__EXERCISE GOAL__.
Only the lines from the one with "Find all labels, buttons, inputs, and" to the end of the data, both ends included, should be output, exactly as they stand and without pictures.

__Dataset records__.
=== Section Start ===

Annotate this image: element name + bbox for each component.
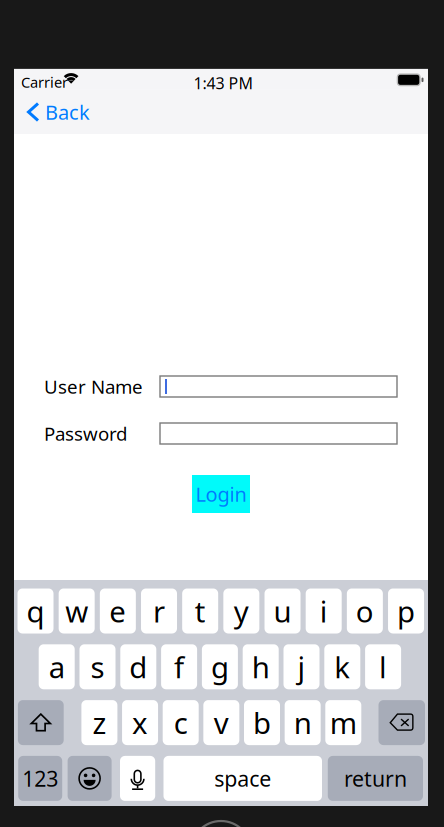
button[interactable]: y [223,588,259,634]
staticText: r [153,592,165,630]
button[interactable]: j [284,644,320,689]
button[interactable]: Emoji keyboard [68,756,112,801]
button[interactable]: k [324,644,360,689]
button[interactable]: o [347,588,383,634]
staticText: o [356,592,374,630]
staticText: i [320,592,328,630]
button[interactable]: return [328,756,423,801]
staticText: s [90,647,104,686]
staticText: Back [45,99,90,125]
button[interactable]: d [120,644,156,689]
staticText: g [211,647,229,686]
button[interactable]: t [182,588,218,634]
staticText: z [92,703,106,742]
button[interactable]: r [141,588,177,634]
staticText: b [253,703,271,742]
staticText: Login [196,481,246,507]
staticText: e [109,592,126,630]
button[interactable]: c [163,700,199,745]
button[interactable]: l [365,644,401,689]
button[interactable]: 123 [18,756,62,801]
button[interactable]: m [325,700,361,745]
staticText: h [252,647,270,686]
staticText: 123 [22,764,58,792]
staticText: Carrier [21,72,68,92]
staticText: l [379,647,387,686]
button[interactable]: q [18,588,54,634]
staticText: w [65,592,88,630]
staticText: v [214,703,229,742]
staticText: p [397,592,415,630]
staticText: k [334,647,350,686]
button[interactable]: s [80,644,116,689]
button[interactable]: b [244,700,280,745]
button[interactable]: Login [192,475,250,513]
staticText: d [129,647,147,686]
staticText: u [274,592,292,630]
button[interactable]: u [264,588,300,634]
staticText: n [294,703,312,742]
staticText: User Name [44,374,143,399]
staticText: y [234,592,249,630]
button[interactable]: n [285,700,321,745]
button[interactable]: w [59,588,95,634]
button[interactable]: Back [14,90,98,134]
button[interactable]: Shift [18,700,64,745]
staticText: return [344,764,407,792]
button[interactable]: e [100,588,136,634]
button[interactable]: z [81,700,117,745]
button[interactable]: x [122,700,158,745]
button[interactable]: p [388,588,424,634]
staticText: c [174,703,188,742]
staticText: x [132,703,148,742]
button[interactable]: space [164,756,322,801]
button[interactable]: a [39,644,75,689]
staticText: m [330,703,357,742]
button[interactable]: g [202,644,238,689]
staticText: Password [44,421,127,446]
staticText: a [49,647,65,686]
staticText: t [195,592,206,630]
staticText: space [214,764,271,792]
button[interactable]: h [243,644,279,689]
staticText: 1:43 PM [194,72,254,94]
button[interactable]: v [203,700,239,745]
button[interactable]: Delete [378,700,425,745]
button[interactable]: i [306,588,342,634]
staticText: j [298,647,306,686]
staticText: q [26,592,44,630]
staticText: f [174,647,184,686]
button[interactable]: Dictation [120,756,155,801]
button[interactable]: f [161,644,197,689]
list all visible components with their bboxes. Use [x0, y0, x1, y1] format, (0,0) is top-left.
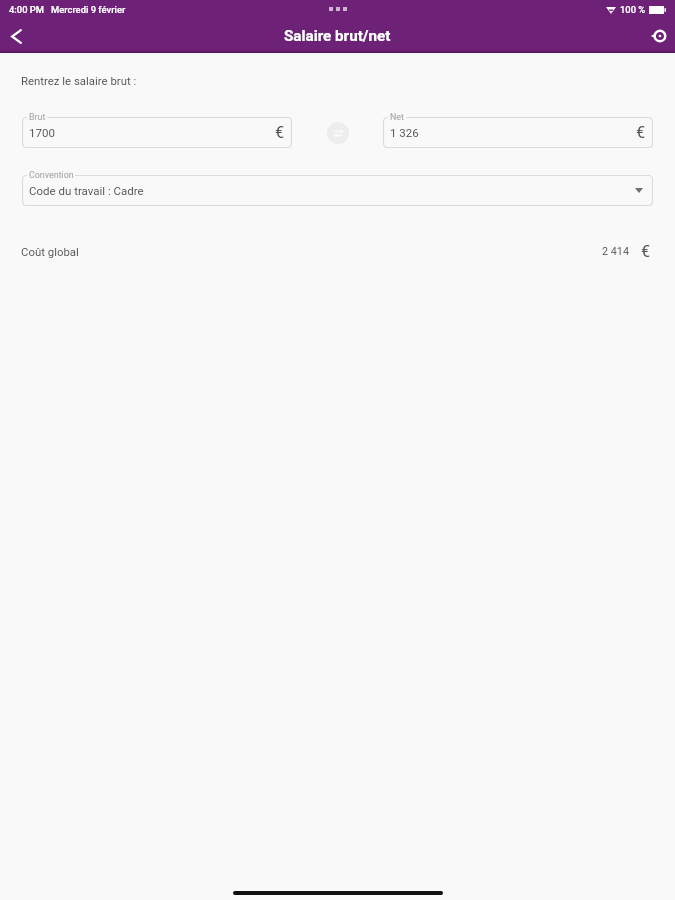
button[interactable]: History [644, 21, 674, 51]
staticText: Net [390, 112, 404, 122]
button[interactable]: Net [383, 117, 653, 148]
staticText: 100 % [620, 4, 646, 15]
staticText: 4:00 PM [9, 4, 45, 15]
staticText: € [641, 242, 651, 261]
staticText: Convention [29, 170, 74, 180]
staticText: 1 326 [390, 126, 419, 139]
button[interactable]: Brut [22, 117, 292, 148]
staticText: Salaire brut/net [284, 27, 391, 45]
button[interactable]: Swap [327, 122, 349, 144]
staticText: Rentrez le salaire brut : [21, 74, 137, 87]
staticText: Coût global [21, 245, 79, 258]
staticText: Code du travail : Cadre [29, 184, 144, 197]
staticText: 1700 [29, 126, 55, 139]
staticText: 2 414 [602, 245, 629, 258]
staticText: Mercredi 9 février [51, 4, 126, 15]
staticText: Brut [29, 112, 46, 122]
staticText: € [636, 123, 646, 142]
button[interactable]: Convention [22, 175, 653, 206]
staticText: € [275, 123, 285, 142]
button[interactable]: Back [1, 21, 31, 51]
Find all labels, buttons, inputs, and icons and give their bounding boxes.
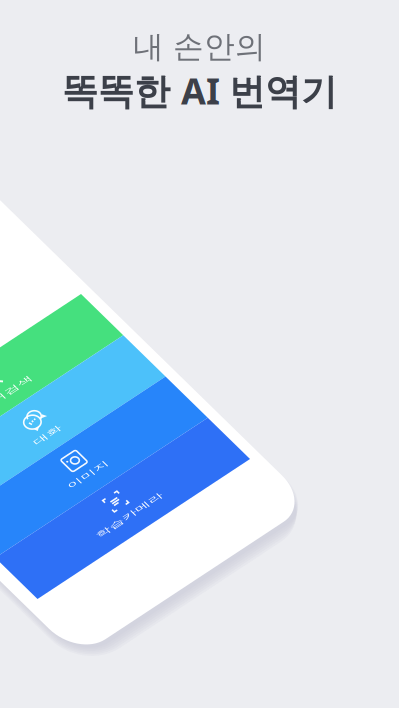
staticText: 이미지	[153, 433, 222, 461]
staticText: 학습카메라	[130, 597, 245, 625]
staticText: 내 손안의	[133, 28, 266, 66]
staticText: 똑똑한 AI 번역기	[62, 67, 337, 114]
staticText: 단어검색	[142, 107, 234, 135]
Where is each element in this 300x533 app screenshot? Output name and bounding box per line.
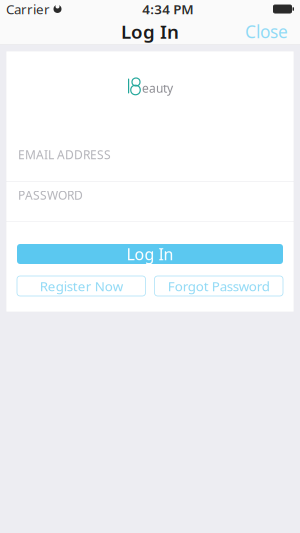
staticText: eauty (142, 80, 173, 96)
staticText: 4:34 PM (142, 0, 193, 18)
staticText: Carrier (6, 0, 50, 18)
staticText: Register Now (40, 277, 123, 295)
button[interactable]: Log In (17, 244, 283, 264)
staticText: PASSWORD (18, 187, 83, 203)
button[interactable]: Register Now (17, 276, 146, 296)
button[interactable]: Forgot Password (154, 276, 283, 296)
staticText: Log In (121, 19, 179, 44)
staticText: Log In (126, 243, 174, 265)
staticText: Forgot Password (168, 277, 270, 295)
staticText: Close (245, 20, 288, 43)
button[interactable]: Close (237, 15, 296, 48)
staticText: EMAIL ADDRESS (18, 146, 111, 162)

=== Section End ===

__RESULT OF THIS EXERCISE__.
Find all labels, buttons, inputs, and icons and give their bounding boxes.
staticText: 이미지	[153, 433, 222, 461]
staticText: 학습카메라	[130, 597, 245, 625]
staticText: 내 손안의	[133, 28, 266, 66]
staticText: 똑똑한 AI 번역기	[62, 67, 337, 114]
staticText: 단어검색	[142, 107, 234, 135]
Where is each element in this 300x533 app screenshot? Output name and bounding box per line.
staticText: eauty (142, 80, 173, 96)
staticText: 4:34 PM (142, 0, 193, 18)
staticText: Carrier (6, 0, 50, 18)
staticText: Register Now (40, 277, 123, 295)
button[interactable]: Log In (17, 244, 283, 264)
staticText: PASSWORD (18, 187, 83, 203)
button[interactable]: Register Now (17, 276, 146, 296)
button[interactable]: Forgot Password (154, 276, 283, 296)
staticText: Log In (121, 19, 179, 44)
staticText: Log In (126, 243, 174, 265)
staticText: Forgot Password (168, 277, 270, 295)
staticText: Close (245, 20, 288, 43)
button[interactable]: Close (237, 15, 296, 48)
staticText: EMAIL ADDRESS (18, 146, 111, 162)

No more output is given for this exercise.